Hi Cortney, I’m so glad you like it!
I use the one from SNO since it has an actual compressor unlike the CuisineArt ones which are just a stirrer that depends on the coldness of the bowl to freeze any contents and does no cooling itself. The one from Sno come with a this cylinder shaped container and is cooled by the machine itself just like with the expensive machines. You can also get extra container it prepare one batch while the first one is freezing. I can get my batches to the hard stage and not just the soft stage of limited models like those from CuisineArt that are just transferring heat from the mixture to the bowl and stirring.

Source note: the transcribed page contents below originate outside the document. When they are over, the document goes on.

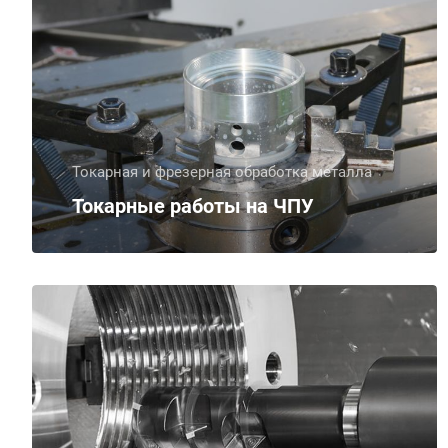
Токарная и фрезерная обработка металла
Токарные работы на ЧПУ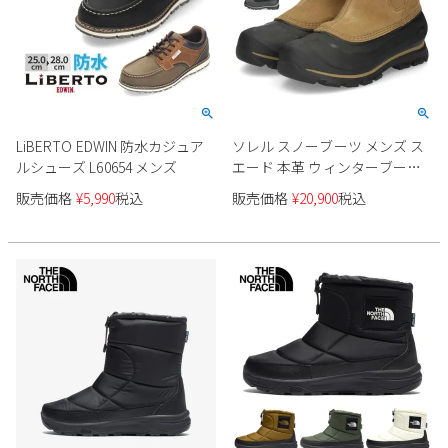
LiBERTO EDWIN 防水カジュア
ソレル スノーブーツ メンズ ス
ルシューズ L60654 メンズ
エード 本革 ウィンターブーツ
SOREL バクストンプルオン ブ
販売価格
¥
5,990
税込
販売価格
¥
20,900
税込
ーツウォータープルーフ
NM5182 BUXTON PULL ON
BOOT WP 防水 保温 防寒 防滑
雪 サイドゴア 黒 ブラック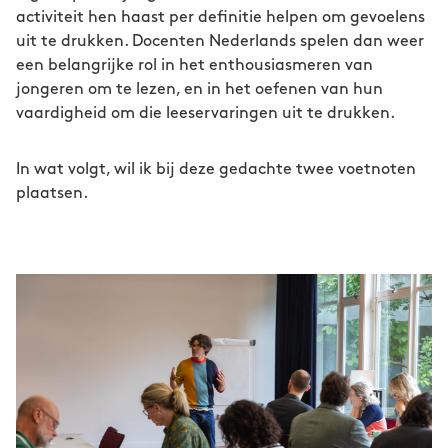
activiteit hen haast per definitie helpen om gevoelens
uit te drukken. Docenten Nederlands spelen dan weer
een belangrijke rol in het enthousiasmeren van
jongeren om te lezen, en in het oefenen van hun
vaardigheid om die leeservaringen uit te drukken.
In wat volgt, wil ik bij deze gedachte twee voetnoten
plaatsen.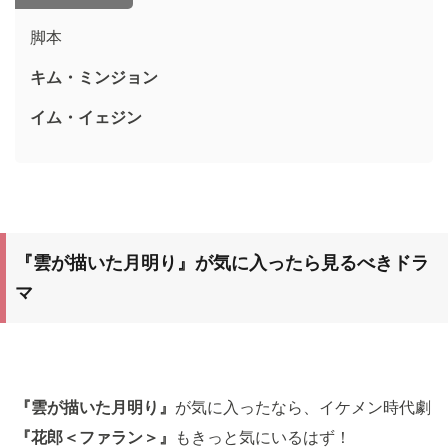
脚本
キム・ミンジョン
イム・イェジン
『雲が描いた月明り
』が気に入ったら見るべきドラ
マ
『雲が描いた月明り』
が気に入ったなら、イケメン時代劇
『
花郎＜ファラン＞
』
もきっと気にいるはず！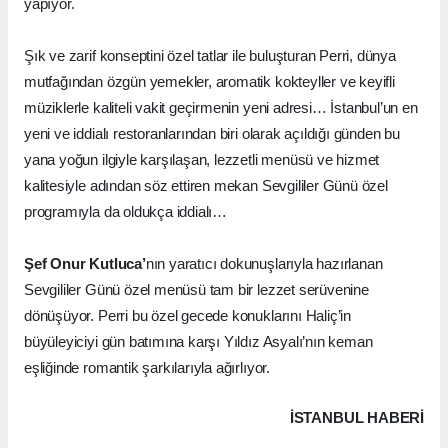
yapıyor.
Şık ve zarif konseptini özel tatlar ile buluşturan Perri, dünya
mutfağından özgün yemekler, aromatik kokteyller ve keyifli
müziklerle kaliteli vakit geçirmenin yeni adresi… İstanbul’un en
yeni ve iddialı restoranlarından biri olarak açıldığı günden bu
yana yoğun ilgiyle karşılaşan, lezzetli menüsü ve hizmet
kalitesiyle adından söz ettiren mekan Sevgililer Günü özel
programıyla da oldukça iddialı…
Şef Onur Kutluca’
nın yaratıcı dokunuşlarıyla hazırlanan
Sevgililer Günü özel menüsü tam bir lezzet serüvenine
dönüşüyor. Perri bu özel gecede konuklarını Haliç’in
büyüleyiciyi gün batımına karşı Yıldız Asyalı’nın keman
eşliğinde romantik şarkılarıyla ağırlıyor.
İSTANBUL HABERİ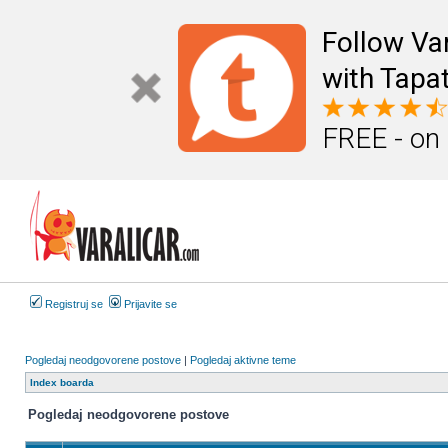
Follow Va
with Tapat
FREE - on
Registruj se
Prijavite se
Pogledaj neodgovorene postove
|
Pogledaj aktivne teme
Index boarda
Pogledaj neodgovorene postove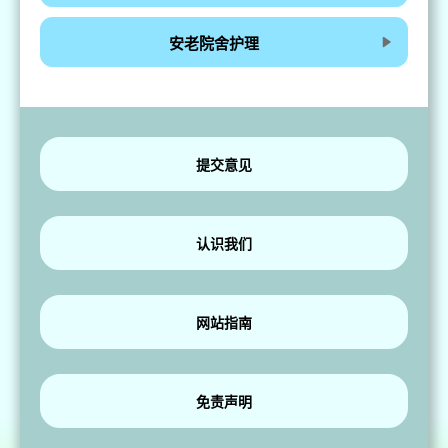
安老院舍护理
提交意见
认识我们
网站指南
免责声明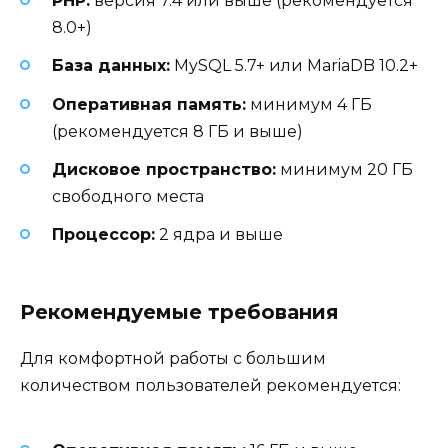
PHP:
версия 7.4 или выше (рекомендуется
8.0+)
База данных:
MySQL 5.7+ или MariaDB 10.2+
Оперативная память:
минимум 4 ГБ
(рекомендуется 8 ГБ и выше)
Дисковое пространство:
минимум 20 ГБ
свободного места
Процессор:
2 ядра и выше
Рекомендуемые требования
Для комфортной работы с большим
количеством пользователей рекомендуется: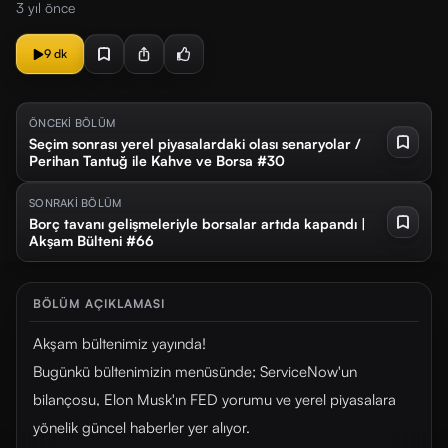
3 yıl önce
9 dk
ÖNCEKİ BÖLÜM
Seçim sonrası yerel piyasalardaki olası senaryolar /
Perihan Tantuğ ile Kahve ve Borsa #30
SONRAKİ BÖLÜM
Borç tavanı gelişmeleriyle borsalar artıda kapandı |
Akşam Bülteni #66
BÖLÜM AÇIKLAMASI
Akşam bültenimiz yayında!
Bugünkü bültenimizin menüsünde; ServiceNow'un
bilançosu, Elon Musk'ın FED yorumu ve yerel piyasalara
yönelik güncel haberler yer alıyor.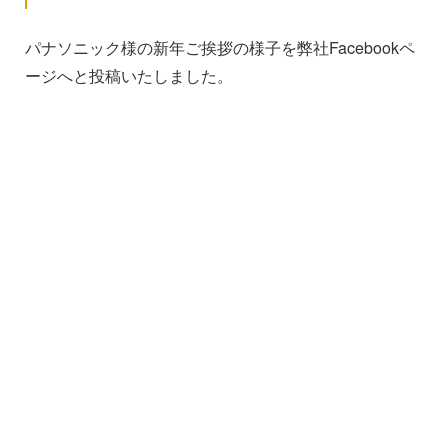
パナソニック様の新年ご挨拶の様子を弊社Facebookペ
ージへと投稿いたしました。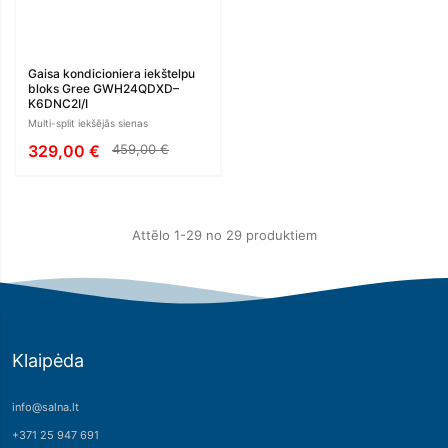
Gaisa kondicioniera iekštelpu
bloks Gree GWH24QDXD–
K6DNC2I/I
Multi-split iekšējās sienas
329,00 €
459,00 €
Attēlo 1-29 no 29 produktiem
Klaipėda
info@salna.lt
+371 25 947 691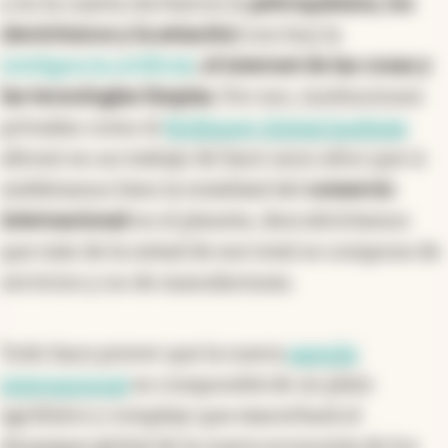
y en la cuarta ola fueron la
petroquímica, los
electrónicos y la aviación
) son hoy la
inteligencia artificial
, el internet de las cosas y
las tecnologías limpias
. Por eso, instituciones
privadas como el
McKinsey Global Institute
afirmó en un trabajo de hace unos años que si
midiéramos bien la totalidad del
comercio
internacional
en el planeta, descubriríamos
que más de la mitad de ese total se compone de
servicios y no de manufacturas.
Todo hace prever que la nueva
agenda
internacional
se compondrá de un plato
agridulce y complejo que exacerbará el
despegue global de la nueva economía de los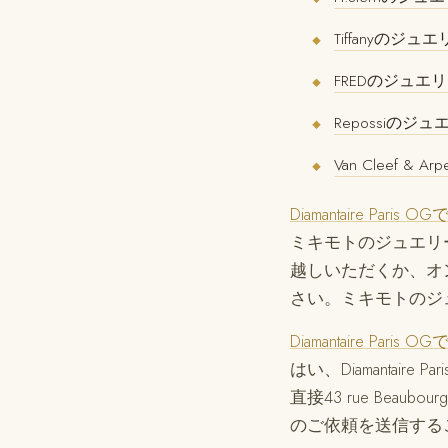
Tiffanyのジ
◆
FREDのジュエ
◆
Repossiのジ
◆
Van Cleef &
◆
Diamantaire P
ミキモトのジュエリーを売却
越しいただくか、オン
さい。ミキモトのジ
Diamantaire
はい、Diamanta
直接43 rue Beaub
のご依頼を送信する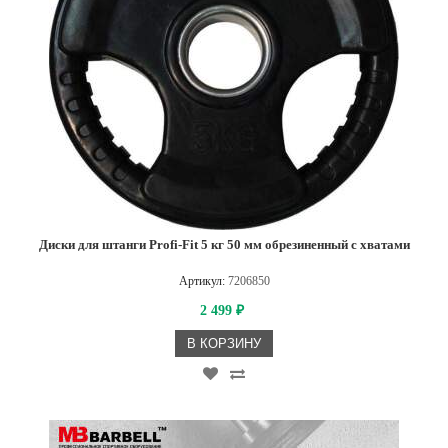
Диски для штанги Profi-Fit 5 кг 50 мм обрезиненный с хватами
Артикул:
7206850
2 499
₽
В КОРЗИНУ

I alos do not have to have bowls in the freezer but just place in in the refrigerator while preparing a batch to cool it and start up the machine and go since the machine will continue to cool it further unlike those other machines which depend 100% upon the bowl and can not remove any heat. It can be 80 degrees in the house and I can still make nearly (needs to be just soft enough to transfer) solid sorbets and ice creams and not mushy ones.
I’m probably going to add some basil to the simple syrup and then strain it. It works well from Lemonade so it should work for lemon sorbets as well just use much less water.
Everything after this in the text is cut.